BTW: I forget the name of the math course [Edit: Ah! I remember now. It was called Finite Math. May be differently named in your locale], but since you're in gr 10, it should be available to you either this year or next, depending on your local curriculum, but basically the course would be as Vitriol mentioned mostly about permutations and combinations, i.e. combinatorics. But it often also involves an introduction to probability (which is highly related to combinatorics). In my locale, it was an optional course, which is why I bring it up: If you have a specialized course like this available to you, I would highly recommend taking it. It may start out pretty boring, honestly, but stick with it, it's *really* useful and important. Basically, it's the foundation of probability theory, statistics, and *also* modern reasoning (by which I'm referring to Bayesian reasoning, but you'll need to understand basic probability before that term can be explained further).

To give you a taste of how probability theory extends from combinatorics, I'll quickly summarize Vitriol's explanation by translating it into probability language. As a side benefit, I'll also avoid using decimals until the very end, preferring fractions (rational numbers) because of ... reasons. ;-) Personal preference really.

(Note: If this looks tl;dr to you, please stick with it, there is an important connection to Warlight at the end!)

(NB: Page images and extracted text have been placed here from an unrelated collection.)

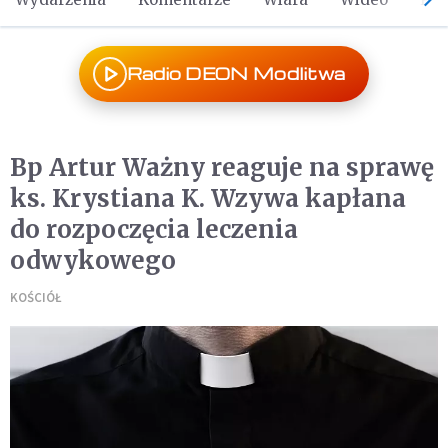
Radio DEON Modlitwa
Bp Artur Ważny reaguje na sprawę
ks. Krystiana K. Wzywa kapłana
do rozpoczęcia leczenia
odwykowego
KOŚCIÓŁ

In probability theory, there are various different kinds of creatures, called probability distributions, used to represent, simulate, or *model* real life 'situations' (often called 'experiments' or 'trials' in the lingo).

The very simplest distribution, called the Bernoulli distribution after a famous dude, is very much like a coin-flip situation, but instead of the coin always being 1/2 heads, 1/2 tails, the coin can be biased and have any probability between 0 and 1 of being heads. So, in your case, a single competition between the four teams (assuming all teams have *equal* probability of winning), *your* chance of winning is 1/4. Likewise, your chance of *not* winning (i.e. losing) is 1 - 1/4 = 4/4 - 1/4 = (4-1)/4 = 3/4. (Just a reminder of fraction addition/subtraction, as I know that's one of the things high school students tend to be rusty on, after relying on decimals so much.)

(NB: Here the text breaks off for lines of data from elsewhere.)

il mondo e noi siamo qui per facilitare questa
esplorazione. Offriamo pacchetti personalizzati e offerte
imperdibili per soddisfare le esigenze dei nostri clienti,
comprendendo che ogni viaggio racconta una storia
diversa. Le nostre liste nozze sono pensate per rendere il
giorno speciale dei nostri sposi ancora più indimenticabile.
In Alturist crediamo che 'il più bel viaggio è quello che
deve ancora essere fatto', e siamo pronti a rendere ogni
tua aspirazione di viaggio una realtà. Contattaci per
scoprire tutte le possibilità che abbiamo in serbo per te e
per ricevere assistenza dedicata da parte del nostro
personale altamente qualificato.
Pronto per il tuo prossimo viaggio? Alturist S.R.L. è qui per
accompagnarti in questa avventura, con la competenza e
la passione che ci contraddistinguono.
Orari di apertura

So, for a single competition, your distribution would be a Bernoulli(1/4) distribution. It's like a coin flip, except this biased 'coin' only shows 'heads/win/success' with a probability of 1/4 instead of 1/2 for an unbiased 'coin'.

Now, when you take multiple Bernoulli situations/experiments/trials and *count* the number of heads/wins/successes (i.e. adding them up, but ignoring which order they came in), what you have is called the Binomial distribution. If you're familiar with the 'binomial coefficients' or 'binomial numbers', that's where the name comes from. If you're not familiar with that term, then a really good starting point for understanding where they come from and what they look like is Pascal's Triangle (https://en.wikipedia.org/wiki/Pascal%27s_triangle) which is really easy to create by hand with pen and paper just by starting with 1, and generating each next row from the simple rule: Each number in the next row is the sum of the two numbers (left and right) above it. See the wiki page for more.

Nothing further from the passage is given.